Lately, since I've been following Saorise and his pilgrimage for FreeCommunity and reading my daily doses of generosity stories at helpothers.org, I've been thinking about everything in terms of different possibilities for the exchange of goods and services as a means toward a more sustainable world. Yesterday, this article in the New York Times touched on something near and dear to my heart: online Scrabble. I'll admit it, when I'm not working, writing for HumanKind or wearing one of my many "mom hats," I'm playing online Scrabble, most recently on the site in question in the article.
I'm hoping you're still with me after I gave you that Scrabble link. If you are, I bet you're wondering how I can go from sustainability and the freeconomy to Scrabble. So am I, but let's give it a go: For several years, I have "offered" my coaching services to private clients for whatever they can offer in return. I ask them three questions to help them determine what that is: "What is it worth to you? What would you pay someone else? What can you give?" After considering these questions, these wonderful, good humans find something they can offer. I don't turn anyone down. All have been generous both with their resources and their appreciation.
This is not a new practice. Exchange communities have been around since humans began interacting together in groups. Recent examples of this are RadioHead's online, pay-what-you-want release of In Rainbows, which, though it's over now, will generate ripples through the music industry for quite a while, and Open Source software, which has had its own evolution.

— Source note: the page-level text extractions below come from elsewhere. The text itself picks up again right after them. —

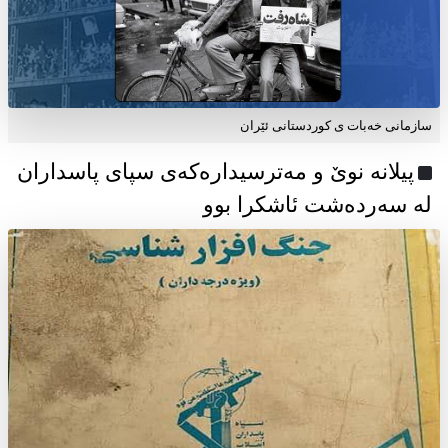
سازمانی خەبات ی كوردستانی ئێران
پیلانە نوێ و مەترسیدارەکەی سپای پاسداران
لە سەردەشت ئاشکرا بوو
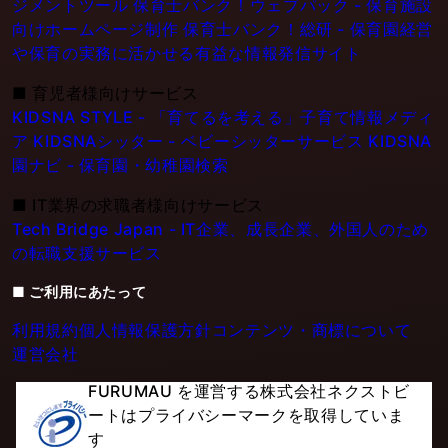
ジメントツール
保育士バンク！ウェブパック - 保育施設
向けホームページ制作
保育士バンク！総研 - 保育園経営
や保育の実務に活かせる有益な情報発信サイト
■
育児者様向けサービス
KIDSNA STYLE - 「育てるを考える」子育て情報メディ
ア
KIDSNAシッター - ベビーシッターサービス
KIDSNA
園ナビ - 保育園・幼稚園検索
■
IT業界の求職者様向けサービス
Tech Bridge Japan - IT企業、成長企業、外国人のため
の転職支援サービス
■ ご利用にあたって
利用規約
個人情報保護方針
コンテンツ・商標について
運営会社
FURUMAU を運営する株式会社ネクストビ
ートはプライバシーマークを取得していま
す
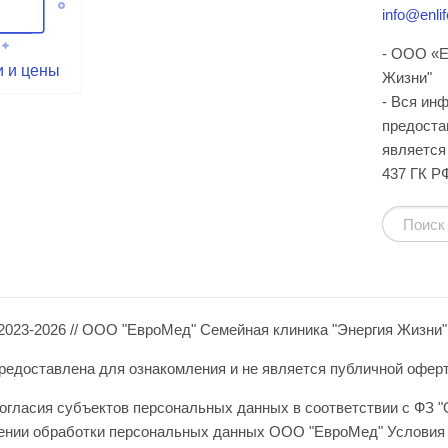
info@enlif
- ООО «Е
и и цены
Жизни"
- Вся ин
предоста
является 
437 ГК Р
2023-2026 // ООО "ЕвроМед" Семейная клиника "Энергия Жизни"
едоставлена для ознакомления и не является публичной офертой 
огласия субъектов персональных данных в соответствии с ФЗ "
шении обработки персональных данных ООО "ЕвроМед" Условия 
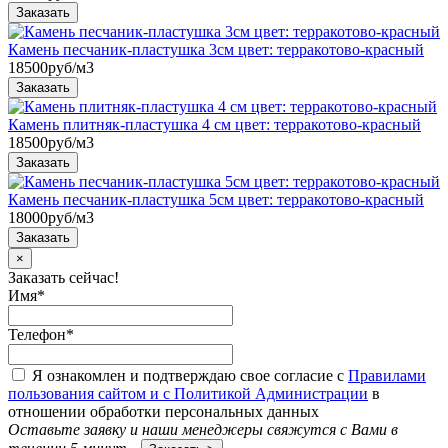
Камень песчаник-пластушка 3см цвет: терракотово-красный
18500
руб/м3
Камень плитняк-пластушка 4 см цвет: терракотово-красный
18500
руб/м3
Камень песчаник-пластушка 5см цвет: терракотово-красный
18000
руб/м3
×
Заказать сейчас!
Имя
*
Телефон
*
Я ознакомлен и подтверждаю свое согласие с
Правилами
пользования сайтом и с Политикой Администрации
в
отношении обработки персональных данных
Оставьте заявку и наши менеджеры свяжутся с Вами в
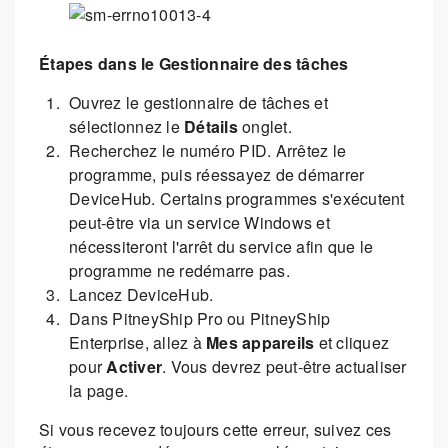
Étapes dans le Gestionnaire des tâches
Ouvrez le gestionnaire de tâches et
sélectionnez le
Détails
onglet.
Recherchez le numéro PID. Arrêtez le
programme, puis réessayez de démarrer
DeviceHub. Certains programmes s'exécutent
peut-être via un service Windows et
nécessiteront l'arrêt du service afin que le
programme ne redémarre pas.
Lancez DeviceHub.
Dans PitneyShip Pro ou PitneyShip
Enterprise, allez à
Mes appareils
et cliquez
pour
Activer
. Vous devrez peut-être actualiser
la page.
Si vous recevez toujours cette erreur, suivez ces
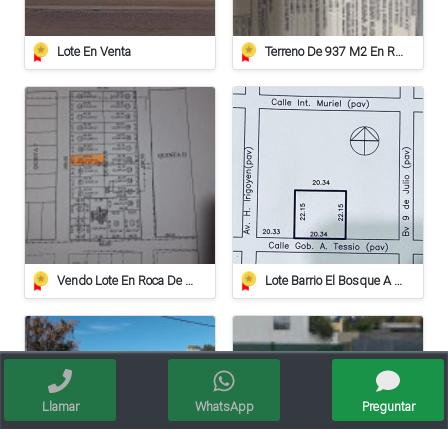
Lote En Venta
Terreno De 937 M2 En Roca
Vendo Lote En Roca De 612 Mts/2º
Lote Barrio El Bosque A 20 Metros De Av. Irigoyen
Llamar
WhatsApp
Preguntar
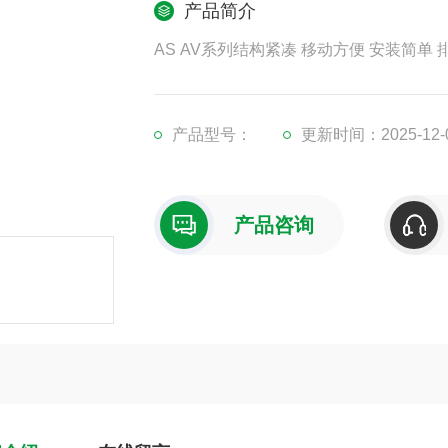
产品简介
AS AV系列结构紧凑 移动方便 安装简
产品型号：
更新时间：2025-12-
产品咨询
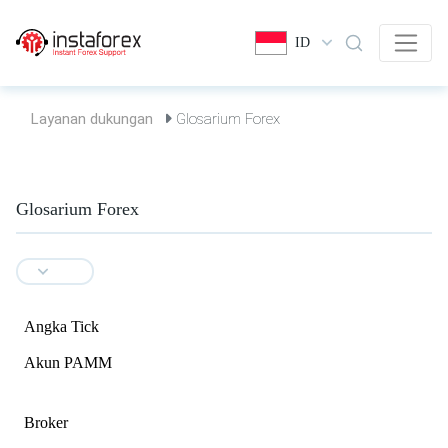
ID
Layanan dukungan
Glosarium Forex
Glosarium Forex
Angka Tick
Akun PAMM
Broker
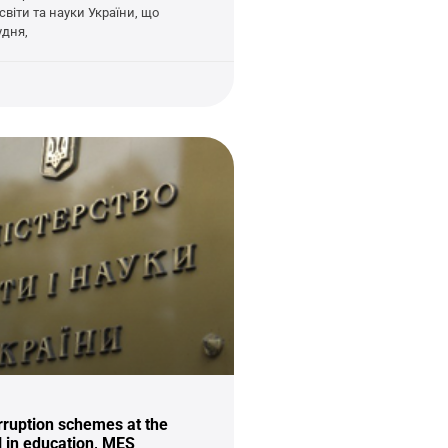
світи та науки України, що
удня,
rruption schemes at the
l in education, MES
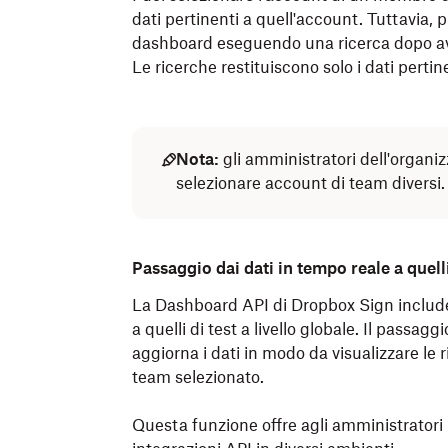
dati pertinenti a quell'account. Tuttavia, p
dashboard eseguendo una ricerca dopo ave
Le ricerche restituiscono solo i dati pertin
Nota:
gli amministratori dell'organ
selezionare account di team diversi.
Passaggio dai dati in tempo reale a quelli
La Dashboard API di Dropbox Sign include
a quelli di test a livello globale. Il passag
aggiorna i dati in modo da visualizzare le r
team selezionato.
Questa funzione offre agli amministratori u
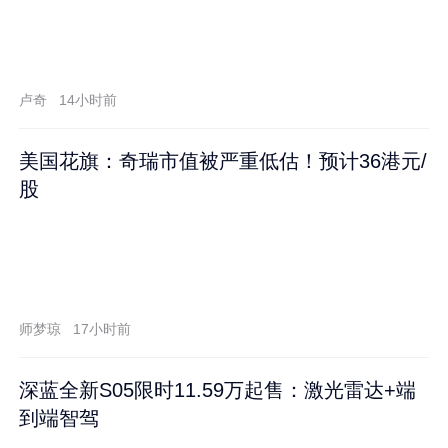
卢奇
14小时前
美国花旗：奇瑞市值被严重低估！预计36港元/
股
师梦琼
17小时前
深蓝全新S05限时11.59万起售：激光雷达+端
到端智驾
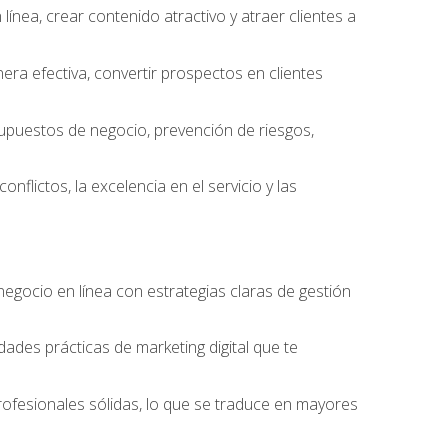
ínea, crear contenido atractivo y atraer clientes a
ra efectiva, convertir prospectos en clientes
supuestos de negocio, prevención de riesgos,
nflictos, la excelencia en el servicio y las
egocio en línea con estrategias claras de gestión
idades prácticas de marketing digital que te
rofesionales sólidas, lo que se traduce en mayores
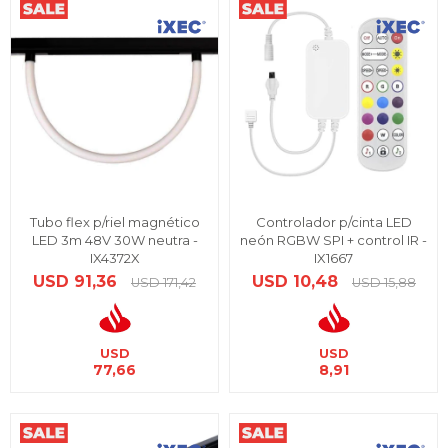
Tubo flex p/riel magnético
Controlador p/cinta LED
LED 3m 48V 30W neutra -
neón RGBW SPI + control IR -
IX4372X
IX1667
USD
91,36
USD
10,48
USD
171,42
USD
15,88
USD
USD
77,66
8,91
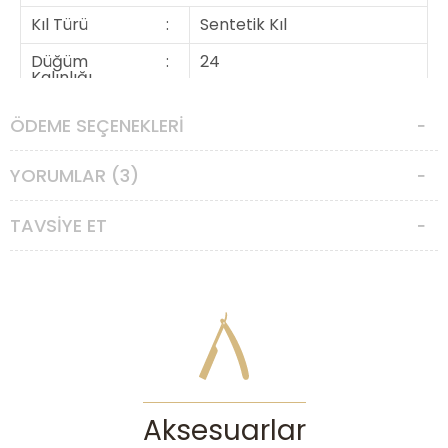
Kıl Türü
:
Sentetik Kıl
Düğüm
:
24
Kalınlığı
ÖDEME SEÇENEKLERI
YORUMLAR (3)
TAVSIYE ET
Aksesuarlar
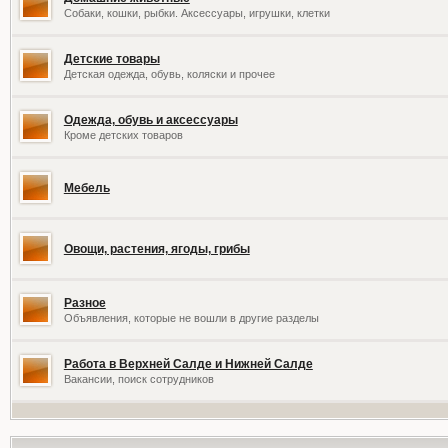
Собаки, кошки, рыбки. Аксессуары, игрушки, клетки
Детские товары
Детская одежда, обувь, коляски и прочее
Одежда, обувь и аксессуары
Кроме детских товаров
Мебель
Овощи, растения, ягоды, грибы
Разное
Объявления, которые не вошли в другие разделы
Работа в Верхней Салде и Нижней Салде
Вакансии, поиск сотрудников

Maybe this classifies me as a Pollyanna, but my belief is that the majority of people are inherently generous and don't want to dupe anyone out of their fair share of profits, kudos, appreciation, or livelihood. My other belief, as you know, is that those few who might be the opposite get far more press than the generous ones (except, here, of course).

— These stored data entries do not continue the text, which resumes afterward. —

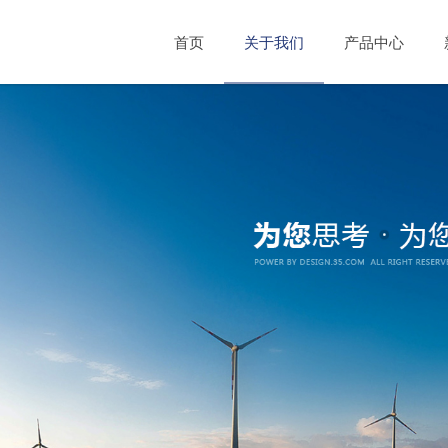
首页
关于我们
产品中心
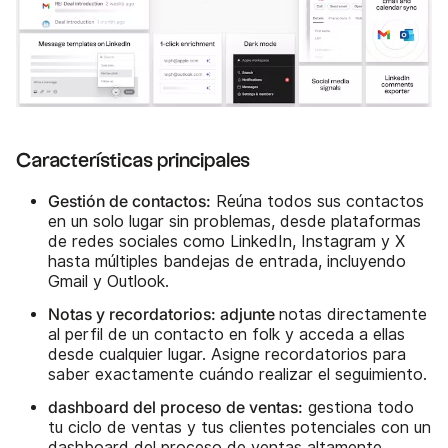
Características principales
Gestión de contactos:
Reúna todos sus contactos
en un solo lugar sin problemas, desde plataformas
de redes sociales como LinkedIn, Instagram y X
hasta múltiples bandejas de entrada, incluyendo
Gmail y Outlook.
Notas y recordatorios: adjunte
notas directamente
al perfil de un contacto en folk y acceda a ellas
desde cualquier lugar. Asigne recordatorios para
saber exactamente cuándo realizar el seguimiento.
dashboard del proceso de ventas:
gestiona todo
tu ciclo de ventas y tus clientes potenciales con un
dashboard del proceso de ventas altamente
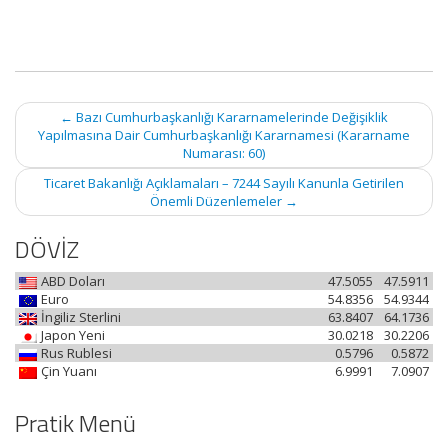
Post
←
Bazı Cumhurbaşkanlığı Kararnamelerinde Değişiklik
navigation
Yapılmasına Dair Cumhurbaşkanlığı Kararnamesi (Kararname
Numarası: 60)
Ticaret Bakanlığı Açıklamaları – 7244 Sayılı Kanunla Getirilen
Önemli Düzenlemeler
→
DÖVİZ
ABD Doları
47.5055
47.5911
Euro
54.8356
54.9344
İngiliz Sterlini
63.8407
64.1736
Japon Yeni
30.0218
30.2206
Rus Rublesi
0.5796
0.5872
Çin Yuanı
6.9991
7.0907
Pratik Menü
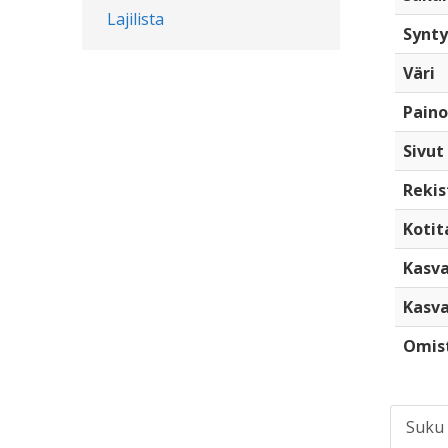
Lajilista
Synty
Väri
Paino
Sivut
Rekis
Kotita
Kasva
Kasva
Omis
Suku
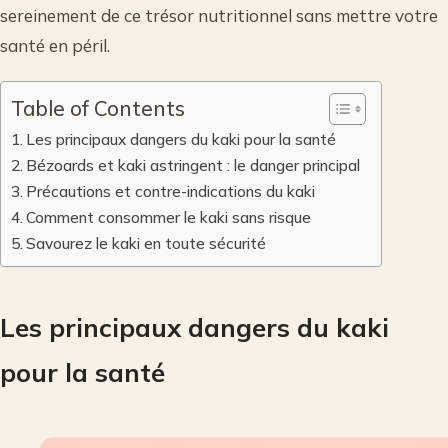
sereinement de ce trésor nutritionnel sans mettre votre
santé en péril.
Table of Contents
Les principaux dangers du kaki pour la santé
Bézoards et kaki astringent : le danger principal
Précautions et contre-indications du kaki
Comment consommer le kaki sans risque
Savourez le kaki en toute sécurité
Les principaux dangers du kaki
pour la santé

I would love to see Hasbro and the Agarwalla brothers reach some way out-of-the-box to offer the game as more and more people hook up world wide to waste their time (did I say that?) in the spirit of global gamery. I would be willing to donate (a small amount). I would love to imagine that Hasbro and the Brothers A would be willing to offer access to the game for whatever benefit they and the players think is fair -- without anyone getting too greedy.
Am I too naive or is this possible? "Possible," my favorite word, is a Bingo(a word that uses all your letters) in Scrabble if you can use one letter on the board. Big points for everyone.
Hi, fellow Blitz addict! I agree with you and hope this can be worked out peaceably without depriving all of us across the globe of this unique form of online camaraderie.
The chatting between games is light and upbeat, and day after day we see familiar players from different cities, countries and continents.
I'd also like to point out that online Scrabble does not use cardboard, wood and plastic. So it's better for the environment!